Many Cardiffians will remember the Royal Hamadyrad Hospital, once a seamen’s hospital and later a psychiatric hospital in the docklands area of Cardiff, which closed in 2002, but fewer will know its origins as a hospital ship, HMS Hamadryad. During the 1860s, HMS Hamadryad was one of three former Admiralty timber-built warships which became permanently moored in Cardiff docks. HMS Thisby served as a ‘gospel ship’ for church mission use and HMS Havannah served as a ‘Ragged School’ to train boys for a seafaring life.

The third and most famous was HMS Hamadryad, a former 46-gun frigate, of the Leda class, a successful class of frigates built by the Royal Navy from 1802 onwards.

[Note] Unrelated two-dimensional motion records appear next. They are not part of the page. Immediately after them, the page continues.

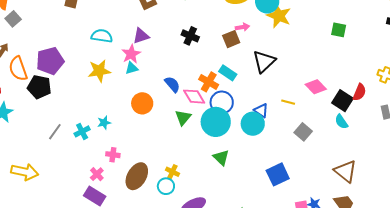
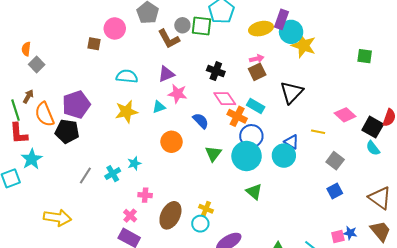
pink arrow: (242, 27) -> (257, 59), moved
pink star: (131, 54) -> (178, 94), moved, turned -30
pink diamond: (194, 97) -> (225, 99), moved
blue square: (278, 174) -> (335, 191), moved, size x0.7

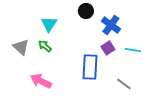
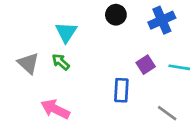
blue cross: (111, 25) -> (162, 20), moved, turned 30
blue rectangle: (90, 67) -> (121, 90), size x0.7

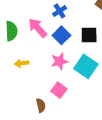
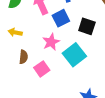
pink star: (59, 61) -> (51, 42), turned -30
brown semicircle: (41, 105) -> (23, 57), moved

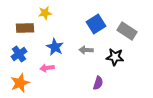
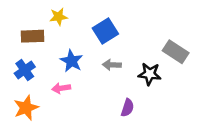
blue square: (96, 24) -> (105, 31), moved
gray rectangle: (127, 31) -> (176, 52), moved

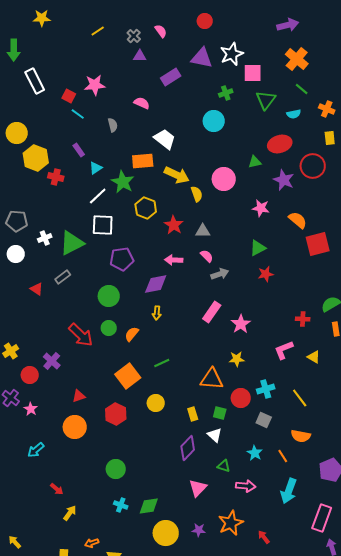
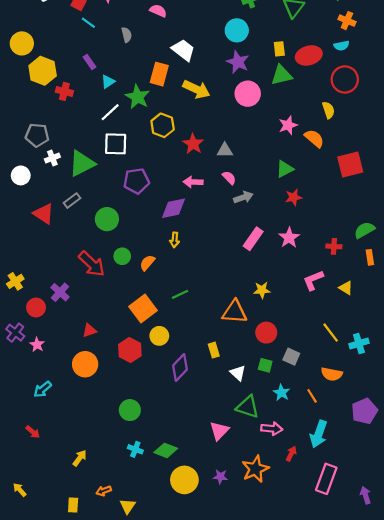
orange cross: (327, 109) -> (347, 21), moved
cyan semicircle: (294, 114) -> (342, 46), moved
yellow rectangle: (330, 138) -> (279, 49), moved
orange rectangle: (143, 161) -> (159, 74), turned -70
green triangle: (255, 162) -> (282, 75), size x1.5
purple star: (284, 180) -> (238, 62), moved
yellow semicircle: (197, 194) -> (328, 110), moved
pink star: (261, 208) -> (288, 125), turned -30
orange semicircle: (298, 220) -> (314, 138), moved
gray pentagon: (17, 221) -> (37, 135), moved
red triangle: (37, 289) -> (44, 214), size x1.5
green circle: (109, 296) -> (107, 219), moved
pink rectangle: (212, 312) -> (253, 239), moved
pink star: (241, 324) -> (289, 238), moved
cyan cross: (266, 389) -> (359, 344), moved
yellow circle: (156, 403) -> (159, 336), moved
green square: (220, 413) -> (265, 365), moved
purple diamond: (188, 448) -> (180, 368), moved
green triangle: (224, 466) -> (248, 407), size x1.6
red arrow: (57, 489) -> (33, 432), moved
green diamond: (149, 506) -> (166, 450), turned 30
pink rectangle: (322, 518) -> (326, 479), moved
red arrow: (264, 537) -> (291, 454), moved, turned 64

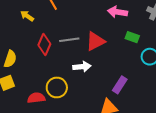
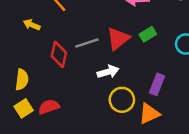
green rectangle: (132, 37) -> (148, 34), moved, turned -40
yellow circle: (57, 87) -> (122, 100), moved
red semicircle: (36, 98) -> (49, 107), moved

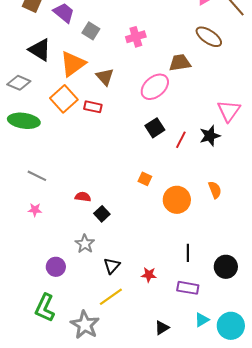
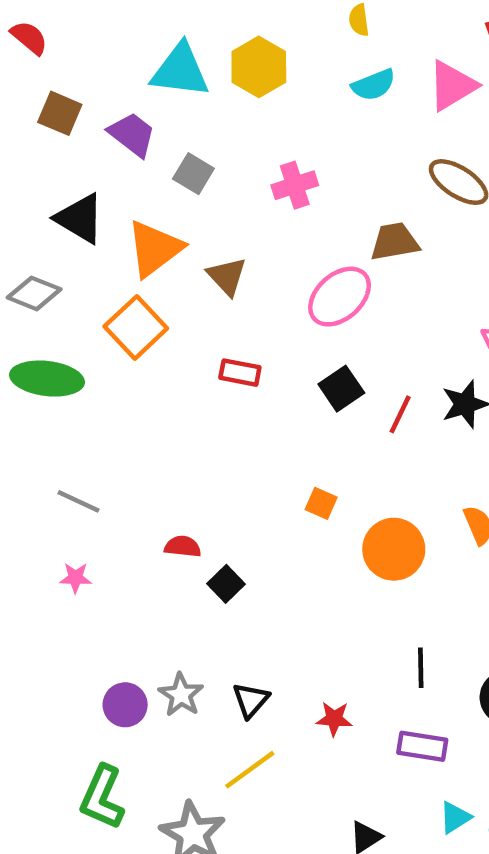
red rectangle: (93, 107) -> (240, 373), moved
gray star: (85, 244) -> (181, 695), moved

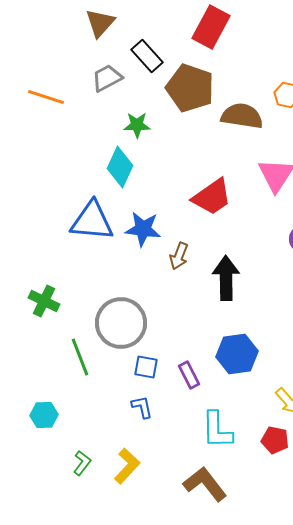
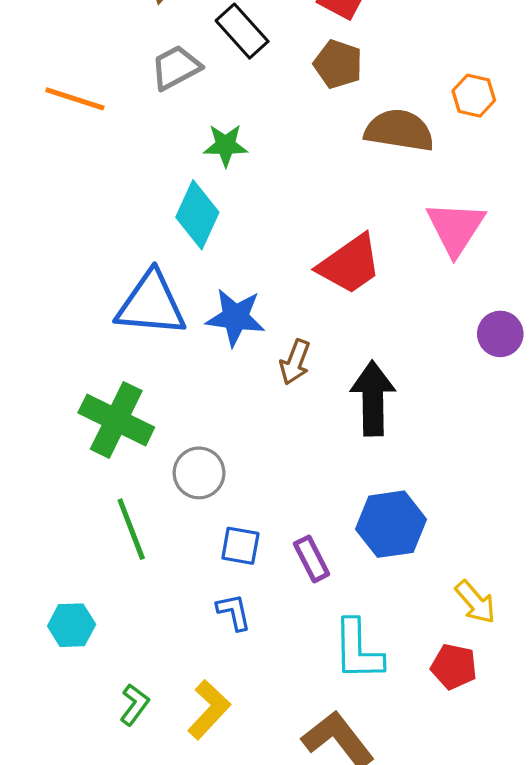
brown pentagon: (190, 88) -> (338, 64), moved, size x0.6
green cross: (44, 301) -> (116, 420), moved, size x1.4
gray circle: (121, 323) -> (199, 473), size x0.6

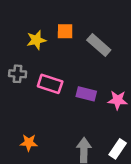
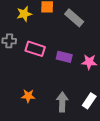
orange star: (29, 143) -> (28, 96), moved

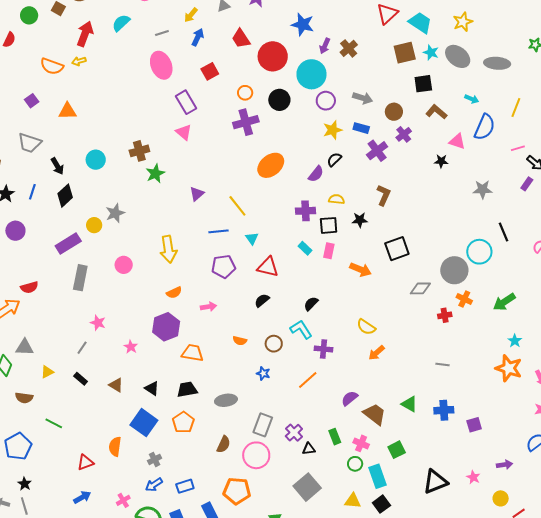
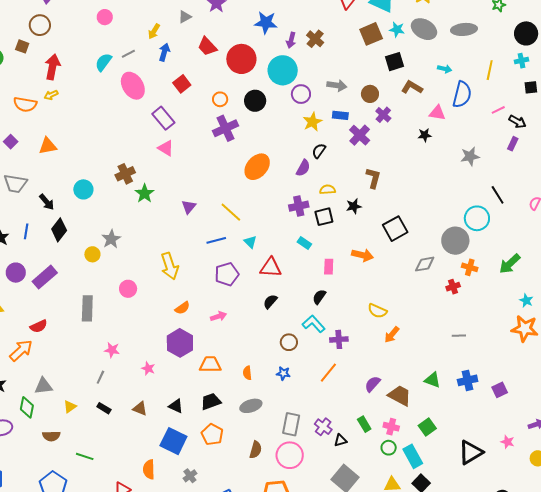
cyan semicircle: (121, 23) -> (103, 62), moved
purple rectangle: (68, 244) -> (45, 277), moved
pink rectangle: (329, 251) -> (329, 267), moved
orange semicircle: (240, 341) -> (247, 373), moved, turned 80

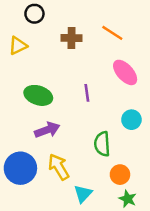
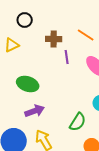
purple line: (87, 93) -> (67, 57), moved
green semicircle: (102, 144) -> (78, 122), turned -144

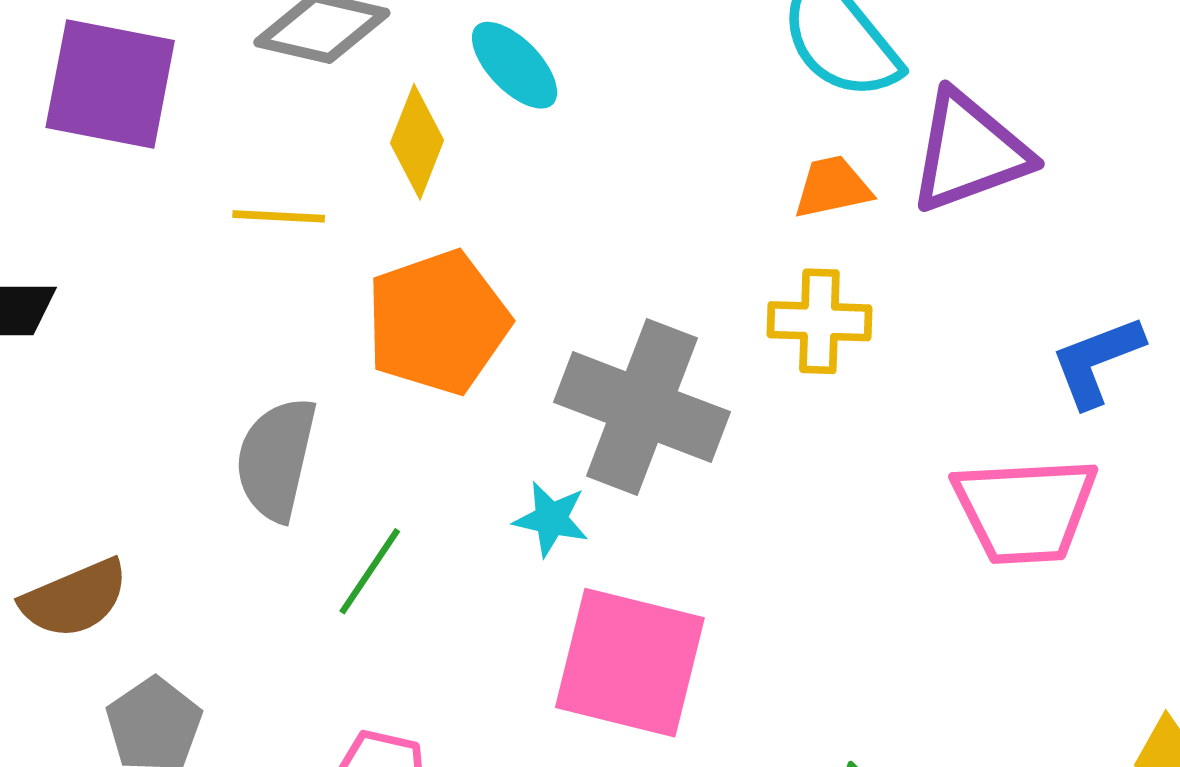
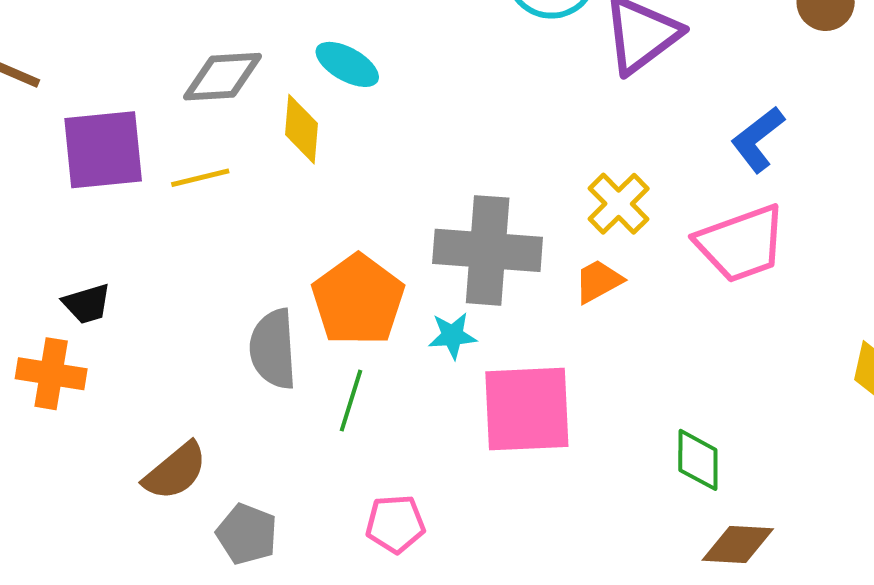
orange trapezoid: (833, 187) -> (598, 281), moved
yellow line: (279, 216) -> (200, 178), moved
yellow cross: (819, 321) -> (619, 204), moved, turned -30
orange pentagon: (438, 322) -> (358, 300), moved

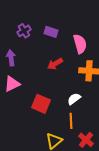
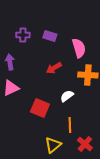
purple cross: (24, 31) -> (23, 35), turned 32
white semicircle: (74, 99) -> (67, 96), moved

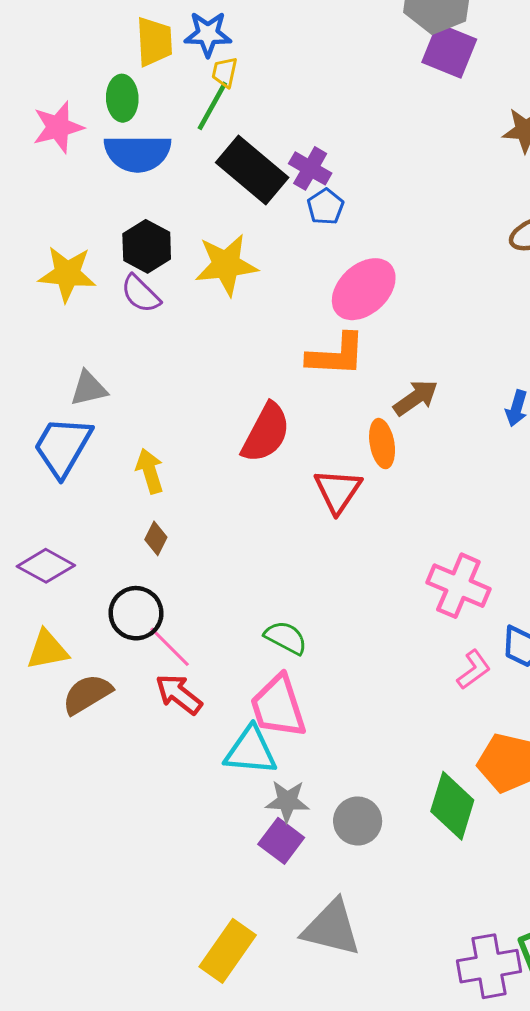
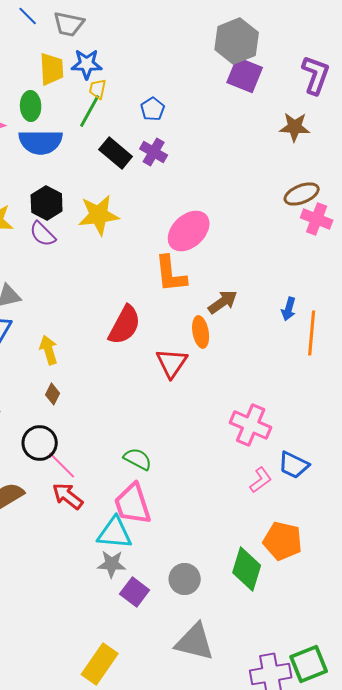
black rectangle: (252, 170) -> (116, 153), size x0.7
blue pentagon: (326, 207) -> (153, 109), moved
orange L-shape: (336, 355) -> (171, 274), turned 81
gray star: (287, 801) -> (112, 564), moved
gray triangle: (332, 928) -> (195, 642), moved

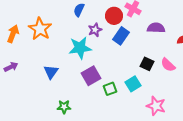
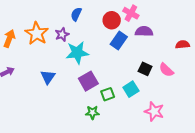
purple semicircle: (156, 28) -> (144, 31), moved
purple star: (95, 30) -> (62, 34), moved
green star: (64, 107) -> (92, 112), moved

HMS Hamadryad in use as a hospital ship, with a roof added over the main deck to provide additional accommodation. This photograph was taken by G Flook of Cardiff in 1906, the year she was floated away and broken up in Appledore, Devon. Copyright: Amgueddfa Cymru – National Museum Wales

Hamadryad Hospital

The hospital opened on 1 November 1866 to provide care for sick sailors from the ports of Cardiff, Barry and Newport. The Hamadryad Hospital served as Cardiff’s only hospital for treating infectious diseases until the 1890s when an isolation hospital was opened on the island of Flat Holm. The ship was fitted out for her role as a hospital ship with 60 beds at a cost of £2791 0s 5d but remained the property of the Royal Navy. Initially berthed in the Bute East Dock, in 1867 the Hamadryad was moored on a patch of tidal waste near the sea-lock of the Glamorganshire Canal on waste land given by the Marquis of Bute, close to a housing area which later became Tiger Bay.  The founder of the Hamadryad Hospital was Dr Henry James Payne, Cardiff’s first Medical Officer of Health between 1855 and 1877. Dr Payne worked heroically to reduce cholera, smallpox and typhus, and during its four decades in Cardiff docks the ship provided treatment for more than 173,000 patients. The death rate of 4½ per cent. was half that seen in some London hospitals. Patients of all nationalities were admitted but women were not accepted as patients, as it was a seamen’s hospital, although of course they were indispensable as nurses!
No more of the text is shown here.